── EXERCISE INPUT ──
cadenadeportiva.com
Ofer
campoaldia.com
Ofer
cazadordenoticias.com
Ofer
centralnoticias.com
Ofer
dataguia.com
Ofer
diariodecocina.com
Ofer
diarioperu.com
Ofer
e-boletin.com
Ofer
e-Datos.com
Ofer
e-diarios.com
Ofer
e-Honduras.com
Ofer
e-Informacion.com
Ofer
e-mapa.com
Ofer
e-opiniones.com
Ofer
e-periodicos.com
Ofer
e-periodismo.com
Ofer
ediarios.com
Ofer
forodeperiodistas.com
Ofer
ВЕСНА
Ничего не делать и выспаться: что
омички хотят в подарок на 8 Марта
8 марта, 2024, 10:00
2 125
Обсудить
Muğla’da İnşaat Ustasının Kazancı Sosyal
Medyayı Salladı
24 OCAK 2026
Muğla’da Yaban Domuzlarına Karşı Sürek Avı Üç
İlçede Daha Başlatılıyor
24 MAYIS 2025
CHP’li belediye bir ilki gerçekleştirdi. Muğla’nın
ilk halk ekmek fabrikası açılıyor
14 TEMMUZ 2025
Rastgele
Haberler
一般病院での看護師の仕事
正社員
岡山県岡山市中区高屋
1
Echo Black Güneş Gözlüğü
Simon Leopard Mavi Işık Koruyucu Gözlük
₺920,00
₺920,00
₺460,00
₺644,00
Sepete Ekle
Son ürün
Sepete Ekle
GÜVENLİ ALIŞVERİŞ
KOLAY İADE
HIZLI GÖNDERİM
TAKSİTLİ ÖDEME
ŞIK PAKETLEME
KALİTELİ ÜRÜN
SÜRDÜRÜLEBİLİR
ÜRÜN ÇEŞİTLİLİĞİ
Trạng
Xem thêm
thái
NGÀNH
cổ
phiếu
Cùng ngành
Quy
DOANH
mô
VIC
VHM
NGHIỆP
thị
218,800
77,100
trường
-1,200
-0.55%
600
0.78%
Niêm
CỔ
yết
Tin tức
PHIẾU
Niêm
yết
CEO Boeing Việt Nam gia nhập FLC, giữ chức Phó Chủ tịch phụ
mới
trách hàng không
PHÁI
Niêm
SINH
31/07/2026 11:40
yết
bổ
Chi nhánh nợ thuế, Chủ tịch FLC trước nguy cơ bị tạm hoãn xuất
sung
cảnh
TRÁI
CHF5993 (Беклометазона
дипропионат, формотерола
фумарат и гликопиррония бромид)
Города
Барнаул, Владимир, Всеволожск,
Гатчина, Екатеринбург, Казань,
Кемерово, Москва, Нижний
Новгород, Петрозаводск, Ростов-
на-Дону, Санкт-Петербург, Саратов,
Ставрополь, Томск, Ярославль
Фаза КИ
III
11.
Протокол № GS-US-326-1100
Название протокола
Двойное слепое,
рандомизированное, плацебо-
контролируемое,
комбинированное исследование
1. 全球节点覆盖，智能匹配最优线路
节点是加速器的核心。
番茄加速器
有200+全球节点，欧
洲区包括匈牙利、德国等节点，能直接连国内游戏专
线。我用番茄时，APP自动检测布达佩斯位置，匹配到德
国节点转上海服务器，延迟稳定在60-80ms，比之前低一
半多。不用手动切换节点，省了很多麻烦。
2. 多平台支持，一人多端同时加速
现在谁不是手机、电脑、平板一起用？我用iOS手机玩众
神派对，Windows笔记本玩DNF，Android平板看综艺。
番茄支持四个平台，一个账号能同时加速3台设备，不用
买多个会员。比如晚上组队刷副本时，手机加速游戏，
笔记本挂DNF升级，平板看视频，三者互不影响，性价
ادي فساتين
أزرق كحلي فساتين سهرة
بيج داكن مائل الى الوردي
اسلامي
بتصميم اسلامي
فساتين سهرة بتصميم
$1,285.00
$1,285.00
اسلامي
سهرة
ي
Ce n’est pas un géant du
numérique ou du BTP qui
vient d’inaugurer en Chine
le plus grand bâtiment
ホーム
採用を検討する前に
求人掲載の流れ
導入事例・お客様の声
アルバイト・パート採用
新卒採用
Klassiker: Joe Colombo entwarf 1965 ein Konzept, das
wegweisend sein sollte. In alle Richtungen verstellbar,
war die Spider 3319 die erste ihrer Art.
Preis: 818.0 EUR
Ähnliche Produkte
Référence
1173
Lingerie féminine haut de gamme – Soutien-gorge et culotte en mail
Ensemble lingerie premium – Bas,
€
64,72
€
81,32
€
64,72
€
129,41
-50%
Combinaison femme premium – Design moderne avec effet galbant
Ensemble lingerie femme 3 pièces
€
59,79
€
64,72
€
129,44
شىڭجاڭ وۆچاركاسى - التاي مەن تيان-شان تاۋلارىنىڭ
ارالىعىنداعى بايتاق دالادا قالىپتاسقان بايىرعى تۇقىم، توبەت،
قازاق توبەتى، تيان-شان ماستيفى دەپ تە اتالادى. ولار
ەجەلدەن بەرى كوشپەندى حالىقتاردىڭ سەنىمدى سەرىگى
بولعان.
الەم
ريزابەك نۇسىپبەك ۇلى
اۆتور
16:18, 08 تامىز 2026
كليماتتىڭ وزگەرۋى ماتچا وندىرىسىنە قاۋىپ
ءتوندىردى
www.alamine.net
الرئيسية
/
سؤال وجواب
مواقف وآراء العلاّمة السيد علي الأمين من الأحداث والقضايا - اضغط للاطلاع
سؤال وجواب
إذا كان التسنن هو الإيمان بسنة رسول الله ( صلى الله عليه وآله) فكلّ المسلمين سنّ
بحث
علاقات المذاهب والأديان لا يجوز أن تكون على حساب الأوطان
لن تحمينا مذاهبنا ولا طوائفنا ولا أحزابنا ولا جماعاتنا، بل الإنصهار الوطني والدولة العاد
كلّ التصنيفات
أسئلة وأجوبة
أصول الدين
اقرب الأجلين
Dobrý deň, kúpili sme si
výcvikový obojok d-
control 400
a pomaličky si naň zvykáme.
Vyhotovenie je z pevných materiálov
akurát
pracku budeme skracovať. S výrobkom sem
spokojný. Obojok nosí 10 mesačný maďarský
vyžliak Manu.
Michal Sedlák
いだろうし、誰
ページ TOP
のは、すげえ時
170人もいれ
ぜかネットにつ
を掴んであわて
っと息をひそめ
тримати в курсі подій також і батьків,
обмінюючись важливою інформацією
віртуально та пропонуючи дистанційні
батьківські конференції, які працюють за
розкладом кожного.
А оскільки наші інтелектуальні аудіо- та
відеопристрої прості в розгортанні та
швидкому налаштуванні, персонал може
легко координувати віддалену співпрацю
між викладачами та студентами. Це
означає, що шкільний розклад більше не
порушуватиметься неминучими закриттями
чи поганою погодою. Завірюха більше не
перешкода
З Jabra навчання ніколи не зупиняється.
───
Everything in the material should be repeated exactly as written.

* **TASK SOLUTION**:
cadenadeportiva.com
Ofer
campoaldia.com
Ofer
cazadordenoticias.com
Ofer
centralnoticias.com
Ofer
dataguia.com
Ofer
diariodecocina.com
Ofer
diarioperu.com
Ofer
e-boletin.com
Ofer
e-Datos.com
Ofer
e-diarios.com
Ofer
e-Honduras.com
Ofer
e-Informacion.com
Ofer
e-mapa.com
Ofer
e-opiniones.com
Ofer
e-periodicos.com
Ofer
e-periodismo.com
Ofer
ediarios.com
Ofer
forodeperiodistas.com
Ofer
ВЕСНА
Ничего не делать и выспаться: что
омички хотят в подарок на 8 Марта
8 марта, 2024, 10:00
2 125
Обсудить
Muğla’da İnşaat Ustasının Kazancı Sosyal
Medyayı Salladı
24 OCAK 2026
Muğla’da Yaban Domuzlarına Karşı Sürek Avı Üç
İlçede Daha Başlatılıyor
24 MAYIS 2025
CHP’li belediye bir ilki gerçekleştirdi. Muğla’nın
ilk halk ekmek fabrikası açılıyor
14 TEMMUZ 2025
Rastgele
Haberler
一般病院での看護師の仕事
正社員
岡山県岡山市中区高屋
1
Echo Black Güneş Gözlüğü
Simon Leopard Mavi Işık Koruyucu Gözlük
₺920,00
₺920,00
₺460,00
₺644,00
Sepete Ekle
Son ürün
Sepete Ekle
GÜVENLİ ALIŞVERİŞ
KOLAY İADE
HIZLI GÖNDERİM
TAKSİTLİ ÖDEME
ŞIK PAKETLEME
KALİTELİ ÜRÜN
SÜRDÜRÜLEBİLİR
ÜRÜN ÇEŞİTLİLİĞİ
Trạng
Xem thêm
thái
NGÀNH
cổ
phiếu
Cùng ngành
Quy
DOANH
mô
VIC
VHM
NGHIỆP
thị
218,800
77,100
trường
-1,200
-0.55%
600
0.78%
Niêm
CỔ
yết
Tin tức
PHIẾU
Niêm
yết
CEO Boeing Việt Nam gia nhập FLC, giữ chức Phó Chủ tịch phụ
mới
trách hàng không
PHÁI
Niêm
SINH
31/07/2026 11:40
yết
bổ
Chi nhánh nợ thuế, Chủ tịch FLC trước nguy cơ bị tạm hoãn xuất
sung
cảnh
TRÁI
CHF5993 (Беклометазона
дипропионат, формотерола
фумарат и гликопиррония бромид)
Города
Барнаул, Владимир, Всеволожск,
Гатчина, Екатеринбург, Казань,
Кемерово, Москва, Нижний
Новгород, Петрозаводск, Ростов-
на-Дону, Санкт-Петербург, Саратов,
Ставрополь, Томск, Ярославль
Фаза КИ
III
11.
Протокол № GS-US-326-1100
Название протокола
Двойное слепое,
рандомизированное, плацебо-
контролируемое,
комбинированное исследование
1. 全球节点覆盖，智能匹配最优线路
节点是加速器的核心。
番茄加速器
有200+全球节点，欧
洲区包括匈牙利、德国等节点，能直接连国内游戏专
线。我用番茄时，APP自动检测布达佩斯位置，匹配到德
国节点转上海服务器，延迟稳定在60-80ms，比之前低一
半多。不用手动切换节点，省了很多麻烦。
2. 多平台支持，一人多端同时加速
现在谁不是手机、电脑、平板一起用？我用iOS手机玩众
神派对，Windows笔记本玩DNF，Android平板看综艺。
番茄支持四个平台，一个账号能同时加速3台设备，不用
买多个会员。比如晚上组队刷副本时，手机加速游戏，
笔记本挂DNF升级，平板看视频，三者互不影响，性价
ادي فساتين
أزرق كحلي فساتين سهرة
بيج داكن مائل الى الوردي
اسلامي
بتصميم اسلامي
فساتين سهرة بتصميم
$1,285.00
$1,285.00
اسلامي
سهرة
ي
Ce n’est pas un géant du
numérique ou du BTP qui
vient d’inaugurer en Chine
le plus grand bâtiment
ホーム
採用を検討する前に
求人掲載の流れ
導入事例・お客様の声
アルバイト・パート採用
新卒採用
Klassiker: Joe Colombo entwarf 1965 ein Konzept, das
wegweisend sein sollte. In alle Richtungen verstellbar,
war die Spider 3319 die erste ihrer Art.
Preis: 818.0 EUR
Ähnliche Produkte
Référence
1173
Lingerie féminine haut de gamme – Soutien-gorge et culotte en mail
Ensemble lingerie premium – Bas,
€
64,72
€
81,32
€
64,72
€
129,41
-50%
Combinaison femme premium – Design moderne avec effet galbant
Ensemble lingerie femme 3 pièces
€
59,79
€
64,72
€
129,44
شىڭجاڭ وۆچاركاسى - التاي مەن تيان-شان تاۋلارىنىڭ
ارالىعىنداعى بايتاق دالادا قالىپتاسقان بايىرعى تۇقىم، توبەت،
قازاق توبەتى، تيان-شان ماستيفى دەپ تە اتالادى. ولار
ەجەلدەن بەرى كوشپەندى حالىقتاردىڭ سەنىمدى سەرىگى
بولعان.
الەم
ريزابەك نۇسىپبەك ۇلى
اۆتور
16:18, 08 تامىز 2026
كليماتتىڭ وزگەرۋى ماتچا وندىرىسىنە قاۋىپ
ءتوندىردى
www.alamine.net
الرئيسية
/
سؤال وجواب
مواقف وآراء العلاّمة السيد علي الأمين من الأحداث والقضايا - اضغط للاطلاع
سؤال وجواب
إذا كان التسنن هو الإيمان بسنة رسول الله ( صلى الله عليه وآله) فكلّ المسلمين سنّ
بحث
علاقات المذاهب والأديان لا يجوز أن تكون على حساب الأوطان
لن تحمينا مذاهبنا ولا طوائفنا ولا أحزابنا ولا جماعاتنا، بل الإنصهار الوطني والدولة العاد
كلّ التصنيفات
أسئلة وأجوبة
أصول الدين
اقرب الأجلين
Dobrý deň, kúpili sme si
výcvikový obojok d-
control 400
a pomaličky si naň zvykáme.
Vyhotovenie je z pevných materiálov
akurát
pracku budeme skracovať. S výrobkom sem
spokojný. Obojok nosí 10 mesačný maďarský
vyžliak Manu.
Michal Sedlák
いだろうし、誰
ページ TOP
のは、すげえ時
170人もいれ
ぜかネットにつ
を掴んであわて
っと息をひそめ
тримати в курсі подій також і батьків,
обмінюючись важливою інформацією
віртуально та пропонуючи дистанційні
батьківські конференції, які працюють за
розкладом кожного.
А оскільки наші інтелектуальні аудіо- та
відеопристрої прості в розгортанні та
швидкому налаштуванні, персонал може
легко координувати віддалену співпрацю
між викладачами та студентами. Це
означає, що шкільний розклад більше не
порушуватиметься неминучими закриттями
чи поганою погодою. Завірюха більше не
перешкода
З Jabra навчання ніколи не зупиняється.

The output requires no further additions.